Redes sociais como potencializadoras 

Ainda segundo Manzione, em função dos haters, as redes sociais podem ser potencializadoras desses sentimentos, já que essas pessoas de comportamento tóxico podem colocar a autoestima para baixo.

"Essas pessoas sentem prazer nisso, porque podem destilar a sua baixa autoestima, destilar a sua insegurança através do outro. Quando ela vê alguém sofrendo, ela vê alguém que está perturbada com o que ela fala, ela se sente poderosa. Então, as redes sociais, infelizmente, são um palco para que essas coisas aconteçam". 

Conforme Manzione, a principal preocupação é que esse comportamento pode desencadear ações diversas, inclusive o suicídio.

"A rede dá essa falsa impressão de que tudo pode ser dito, tudo pode ser falado e ela se sente poderosa atrás de um teclado, digitando alguma coisa e vendo a reação da pessoa. Só que essa reação pode ser muito grave, pode levar até ao suicídio. Então, a pessoa percebe que está sendo cancelada na rede, que está sendo rejeitada por aqueles grupos, e ela se sente incapaz, se sente rejeitada, ela se sente não suficientemente atraente para pertencer àquele grupo". 

A professora do curso de Psicologia da Universidade Salvador (Unifacs), integrante do Ecossistema Ânima, Nayara Barreto, pontua que o cansaço físico também pode contribuir com o quadro. Segundo ela, entre as possíveis razões para desenvolver esta condição está a angústia causada pelo encerramento do ano e a frustração por não conseguir cumprir todas as metas.

"Aliado a isso, temos também o cansaço físico que contribui para que o sujeito sinta essa angústia em maior intensidade e tenha mais dificuldade para conseguir lidar com ela", avaliou.

Para evitar ou manejar o sentimento de tristeza nesse período é fundamental adotar práticas centradas no bem-estar emocional. De acordo com a psicóloga, uma estratégia eficaz pode ser focar nos progressos feitos ao longo do ano, ainda que nem todas as metas tenham sido alcançadas. Conforme a profissional, é importante internalizar que não há problema em não atingir todos os objetivos almejados durante aquele espaço de tempo. 

Onde buscar ajuda? 

Diante deste cenário, é importante reconhecer a necessidade de ajuda e, efetivamente, buscá-la. O Centro de Valorização da Vida (CVV) presta um serviço voluntário e gratuito de apoio emocional e prevenção do suicídio para todas as pessoas que querem e precisam conversar, sob total sigilo e anonimato.

O contato pode ser feito através do telefone 188 (24 horas e sem custo de ligação), pessoalmente (nos mais de 120 postos de atendimento) ou pelo site, por chat e e-mail.
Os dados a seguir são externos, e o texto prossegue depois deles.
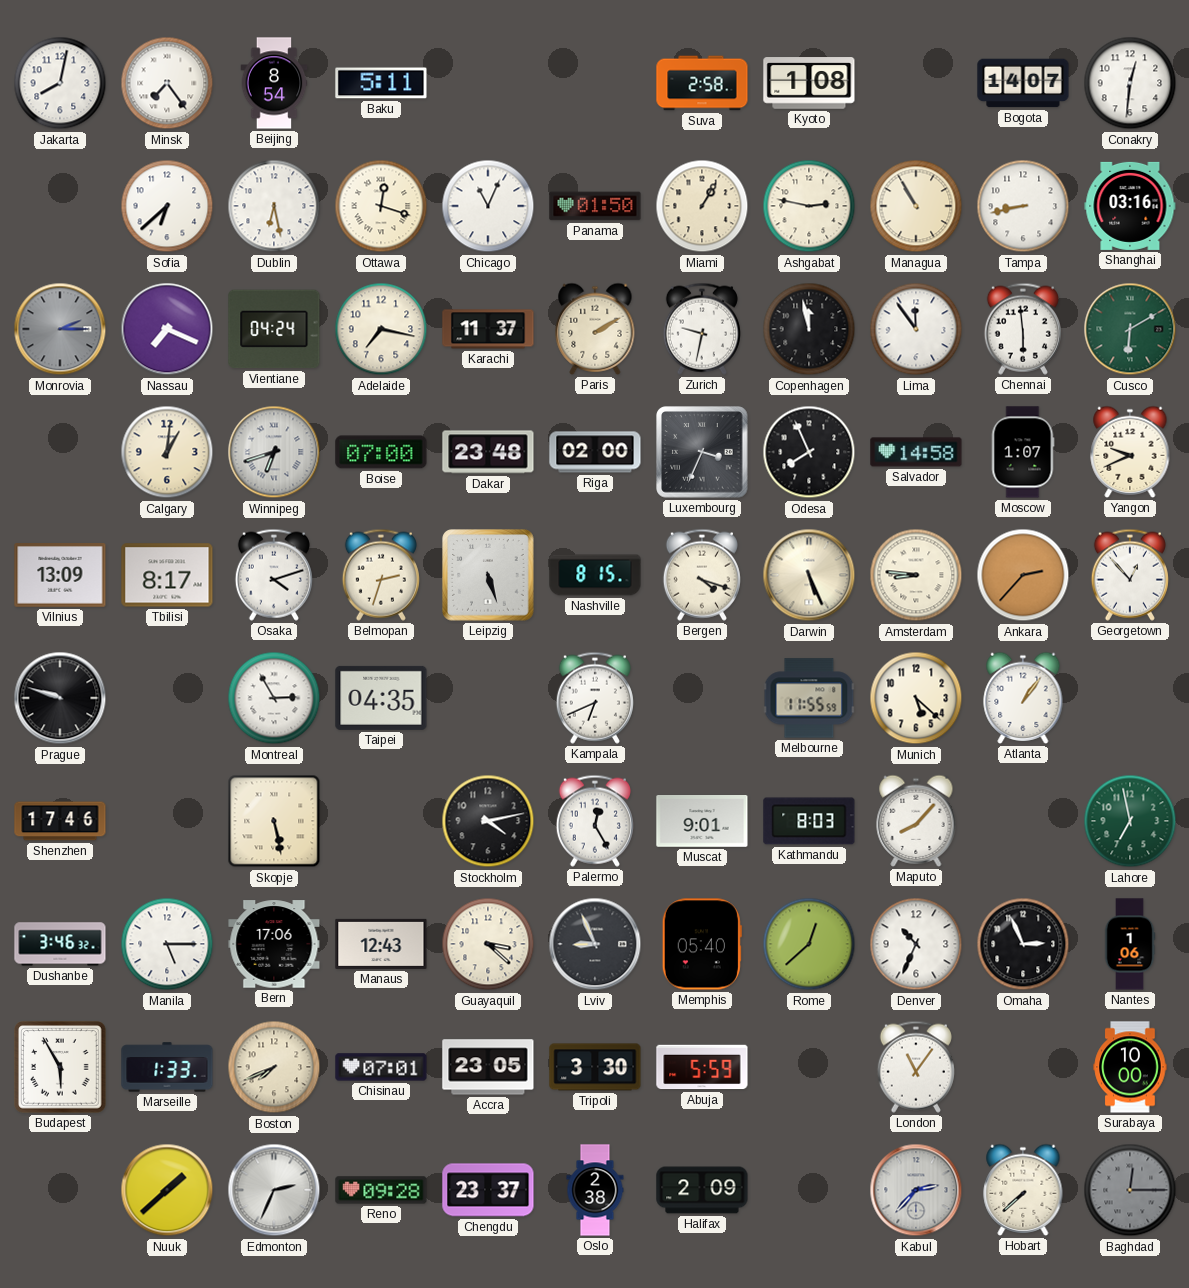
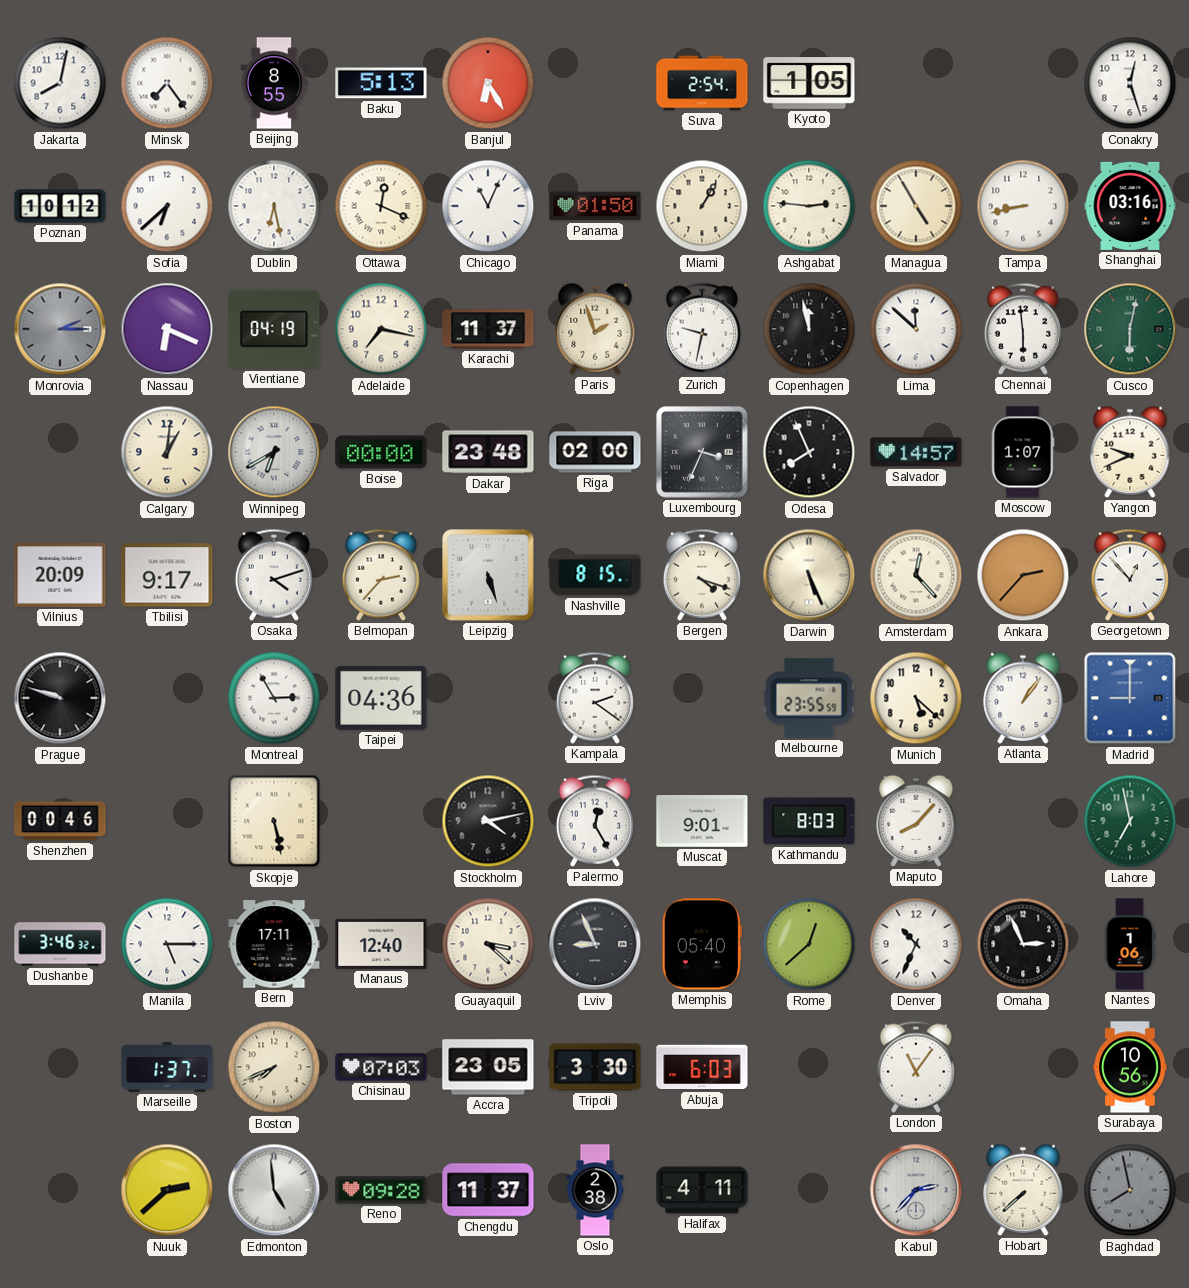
Beijing: 8:54 -> 8:55
Baku: 5:11 -> 5:13
Banjul: none -> 6:25
Suva: 2:58 -> 2:54
Kyoto: 1:08 -> 1:05
Bogota: 14:07 -> none
Conakry: 12:31 -> 12:27
Poznan: none -> 10:12
Ottawa: 12:18 -> 12:19
Ashgabat: 2:47 -> 2:46
Managua: 10:55 -> 4:55
Nassau: 7:19 -> 6:19
Vientiane: 04:24 -> 04:19
Paris: 2:10 -> 1:57
Lima: 11:54 -> 11:52
Cusco: 6:10 -> 6:02
Winnipeg: 6:42 -> 6:40
Boise: 07:00 -> 00:00
Salvador: 14:58 -> 14:57
Vilnius: 13:09 -> 20:09
Tbilisi: 8:17 -> 9:17
Belmopan: 2:33 -> 2:37
Amsterdam: 8:46 -> 12:23
Taipei: 04:35 -> 04:36
Kampala: 6:41 -> 2:21
Melbourne: 11:55 -> 23:55
Madrid: none -> 9:00
Shenzhen: 17:46 -> 00:46
Bern: 17:06 -> 17:11
Manaus: 12:43 -> 12:40
Budapest: 5:55 -> none
Marseille: 1:33 -> 1:37
Chisinau: 07:01 -> 07:03
Abuja: 5:59 -> 6:03
Surabaya: 10:00 -> 10:56
Nuuk: 1:38 -> 2:38
Edmonton: 2:34 -> 4:59
Chengdu: 23:37 -> 11:37
Halifax: 2:09 -> 4:11
Baghdad: 12:15 -> 7:58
Em Salvador, o contato presencial pode ser feito na unidade localizada na Rua do Bângala, Nº. 47/99 Nazaré, com atendimento em regime de plantão 24h. 

"Se você pensa em fazer algo contra você mesmo, se você está pensando em suicídio, se estiver numa agonia muito grande, sentindo algo muito forte, você liga para o CVV, o Centro de Valorização da Vida, número 188, 24 horas por dia, sete dias por semana. Você liga, e tem alguém preparado para lhe ouvir. Se você tem um sofrimento de dor duradoura, grande, uma falta de entendimento das coisas que estão acontecendo, você procura ajuda profissional, procura uma psicoterapia, um psicólogo, um psiquiatra, mas procure alguém, porque saída tem", recomendou Manzione. 

Ele ressalta que é importante entender que existem saídas para essa situação e é possível "encarar o mundo de outra forma".

"Dá para você ver que o problema não está necessariamente em você, mas está nos outros. Você tem que compreender que você se sente inadequado, mas os outros estão criando esse padrão, então é preciso ter um trabalho profissional por trás para justamente lhe tirar esse peso e fazer com que você compreenda melhor a sua vida, a vida dos outros, como os outros funcionam, você diminuir essa expectativa, diminuir essa idealização que se tem no outro, porque essa idealização vai lhe colocar num papel sempre inferior", alertou.